- Interactive map of Bawabet Dimashq

Restaurant information
- Owner: Shaker al Samman
- Food type: Indian, Chinese, Arab, Iranian, Middle Eastern, and Syrian Cuisine
- Location: Damascus, Syria
- Seating capacity: 6,014

= Bawabet Dimashq =

Restaurant in Damascus, Syria

The Bawabet Dimashq (بوابة دمشق) is a family owned restaurant in Damascus, Syria, that opened in 2002. It is the largest restaurant in the world, as listed by the Guinness World Records.

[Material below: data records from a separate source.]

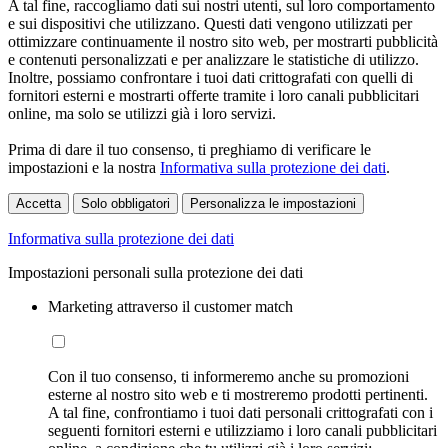
A tal fine, raccogliamo dati sui nostri utenti, sul loro comportamento
e sui dispositivi che utilizzano. Questi dati vengono utilizzati per
ottimizzare continuamente il nostro sito web, per mostrarti pubblicità
e contenuti personalizzati e per analizzare le statistiche di utilizzo.
Inoltre, possiamo confrontare i tuoi dati crittografati con quelli di
fornitori esterni e mostrarti offerte tramite i loro canali pubblicitari
online, ma solo se utilizzi già i loro servizi.
Prima di dare il tuo consenso, ti preghiamo di verificare le
impostazioni e la nostra
Informativa sulla protezione dei dati
.
Accetta
Solo obbligatori
Personalizza le impostazioni
Informativa sulla protezione dei dati
Impostazioni personali sulla protezione dei dati
Marketing attraverso il customer match
Con il tuo consenso, ti informeremo anche su promozioni
esterne al nostro sito web e ti mostreremo prodotti pertinenti.
A tal fine, confrontiamo i tuoi dati personali crittografati con i
seguenti fornitori esterni e utilizziamo i loro canali pubblicitari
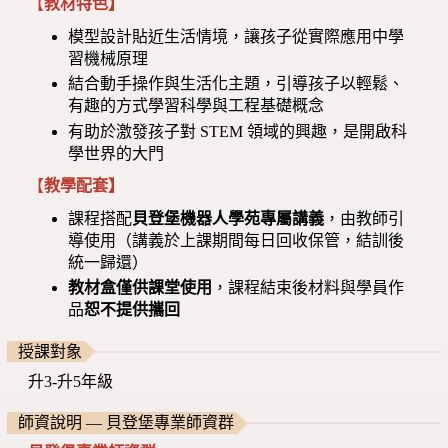
【
教材特色】
模型設計貼近生活情境，讓孩子從實際應用中學
習機械原理
結合動手操作與生活化主題，引導孩子以輕鬆、
有趣的方式學習科學與工程基礎概念
有助於激發孩子對 STEM 領域的興趣，是開啟科
學世界的大門
【
教學配套】
課程搭配
貝登堡機器人學苑專屬講義
，由教師引
導使用（講義於上課期間每日回收保管，結訓後
統一歸還）
教材盒僅供課堂使用
，課程結束後材料與學員作
品
恕不提供攜回
授課對象
升3-升5年級
師資說明 — 貝登堡專業師資群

The structure cost $40 million to construct and is owned by Shaker al Samman. The restaurant has a 54000 m2 dining area, 2500 m2 kitchen, can serve 6,014 people, and during peak operation, 1,800 staff are employed. The restaurant has features such as waterfalls, fountains, replicas of archaeological ruins of Syria, and six culinary themed sections for Indian, Chinese, Arab, Iranian, Middle Eastern, and Syrian cuisine. The restaurant received the title as the largest restaurant in the world by the Guinness World Records on May 29, 2008, taking the title from the Mang Gorn Luang or Royal Dragon restaurant in Bangkok, Thailand, which caters to up to 5,000 diners.

It was heavily damaged in 2011 due to the Syrian civil war but was rebuilt and reopened in 2018.

ANNA newsreel from 2014 shows the abandoned compound during the Syrian civil war in 2014.